Reconstructing the Past
The booming port city of New Orleans is a place that many in the region and beyond are finding themselves drawn to. As the greatest surviving population and trade center of the south, it holds for some the hope of improved fortune, for others the promise of a good time. As the city was captured and occupied early in the war, it was spared the destruction through warfare suffered by many other cities of the American South. Despite this, the city has hardly been left unchanged by the war. In 1862, Northern forces under Gen. Benjamin F. Butler occupied the city. New Orleans residents have nicknamed him as “Beast” Butler, because of the harsh military order he imposese. After the war, Louisiana, along with Texas, has been officially put under the authority of the “Fifth Military District” of the United States.
Tensions run high among the city’s native population, comprised of an eclectic blend of ratfolk, humans, dwarves, goblins, gnomes, hobgoblins, gripplis, and even the occasional changeling, practicing her arts in the darkest alleyways.
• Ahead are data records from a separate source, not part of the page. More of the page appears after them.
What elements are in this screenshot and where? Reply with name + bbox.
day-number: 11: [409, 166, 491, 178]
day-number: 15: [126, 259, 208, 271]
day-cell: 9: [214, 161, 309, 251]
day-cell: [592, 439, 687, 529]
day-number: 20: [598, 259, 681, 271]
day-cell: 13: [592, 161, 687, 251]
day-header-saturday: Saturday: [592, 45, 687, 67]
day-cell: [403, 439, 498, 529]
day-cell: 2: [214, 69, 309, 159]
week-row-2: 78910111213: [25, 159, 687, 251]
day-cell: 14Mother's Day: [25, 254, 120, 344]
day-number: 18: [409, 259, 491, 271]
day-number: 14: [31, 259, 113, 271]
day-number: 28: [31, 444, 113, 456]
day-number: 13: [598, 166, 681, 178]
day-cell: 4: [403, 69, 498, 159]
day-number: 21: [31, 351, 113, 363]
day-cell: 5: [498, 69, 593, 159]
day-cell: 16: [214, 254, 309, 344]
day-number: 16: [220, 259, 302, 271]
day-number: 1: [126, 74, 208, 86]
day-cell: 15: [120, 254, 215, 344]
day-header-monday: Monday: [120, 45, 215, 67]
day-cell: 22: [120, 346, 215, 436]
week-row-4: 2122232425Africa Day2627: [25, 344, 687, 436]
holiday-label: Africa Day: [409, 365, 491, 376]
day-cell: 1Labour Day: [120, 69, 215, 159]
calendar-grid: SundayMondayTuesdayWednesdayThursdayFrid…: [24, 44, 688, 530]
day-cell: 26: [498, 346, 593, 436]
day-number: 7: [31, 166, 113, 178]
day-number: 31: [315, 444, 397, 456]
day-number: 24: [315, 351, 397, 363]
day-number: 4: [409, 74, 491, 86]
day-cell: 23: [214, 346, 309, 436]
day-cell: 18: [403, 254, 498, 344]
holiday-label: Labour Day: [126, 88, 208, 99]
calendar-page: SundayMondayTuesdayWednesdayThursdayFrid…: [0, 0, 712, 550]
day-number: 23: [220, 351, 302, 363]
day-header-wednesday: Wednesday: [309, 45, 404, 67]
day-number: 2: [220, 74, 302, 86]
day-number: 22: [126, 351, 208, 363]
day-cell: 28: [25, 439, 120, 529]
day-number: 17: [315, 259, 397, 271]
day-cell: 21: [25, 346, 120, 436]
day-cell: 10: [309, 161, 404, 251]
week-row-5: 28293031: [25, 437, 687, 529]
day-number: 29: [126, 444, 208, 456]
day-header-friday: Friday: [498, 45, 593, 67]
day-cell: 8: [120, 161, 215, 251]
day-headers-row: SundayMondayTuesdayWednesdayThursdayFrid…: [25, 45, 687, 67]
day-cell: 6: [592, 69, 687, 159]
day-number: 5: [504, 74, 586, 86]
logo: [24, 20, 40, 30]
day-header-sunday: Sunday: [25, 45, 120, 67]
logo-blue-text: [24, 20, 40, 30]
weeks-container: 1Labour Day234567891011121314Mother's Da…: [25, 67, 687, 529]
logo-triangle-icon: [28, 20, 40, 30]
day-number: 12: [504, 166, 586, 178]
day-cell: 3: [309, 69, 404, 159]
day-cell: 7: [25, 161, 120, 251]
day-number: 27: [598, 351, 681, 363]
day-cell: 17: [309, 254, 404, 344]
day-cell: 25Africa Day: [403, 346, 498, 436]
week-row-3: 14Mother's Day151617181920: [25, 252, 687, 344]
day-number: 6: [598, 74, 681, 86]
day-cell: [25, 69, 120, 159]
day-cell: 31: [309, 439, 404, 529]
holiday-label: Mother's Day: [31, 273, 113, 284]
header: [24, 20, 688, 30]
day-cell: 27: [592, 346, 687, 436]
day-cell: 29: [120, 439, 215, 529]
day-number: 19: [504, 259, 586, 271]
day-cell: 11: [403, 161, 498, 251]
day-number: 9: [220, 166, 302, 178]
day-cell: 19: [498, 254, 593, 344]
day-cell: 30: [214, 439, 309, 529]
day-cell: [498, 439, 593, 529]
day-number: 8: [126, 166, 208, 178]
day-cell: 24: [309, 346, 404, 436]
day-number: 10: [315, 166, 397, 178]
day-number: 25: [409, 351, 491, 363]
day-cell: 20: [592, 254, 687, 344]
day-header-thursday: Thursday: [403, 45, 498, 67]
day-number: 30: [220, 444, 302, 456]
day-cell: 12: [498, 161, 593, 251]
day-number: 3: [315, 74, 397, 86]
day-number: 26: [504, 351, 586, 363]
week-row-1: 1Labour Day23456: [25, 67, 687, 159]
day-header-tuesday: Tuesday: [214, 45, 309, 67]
By some estimations, nearly 80% of the city’s population is mixed race, reflecting the long history of cultural exchange. In addition, a large portion of the inhabitants are Francophone, most also speaking a dialect of English, but not all. Language is a major dimension of conflict under military rule, as the northerners are attempting to abolish French instruction in the public schools. With the predominance of English speakers in the city and state, that language has already become dominant in business and government.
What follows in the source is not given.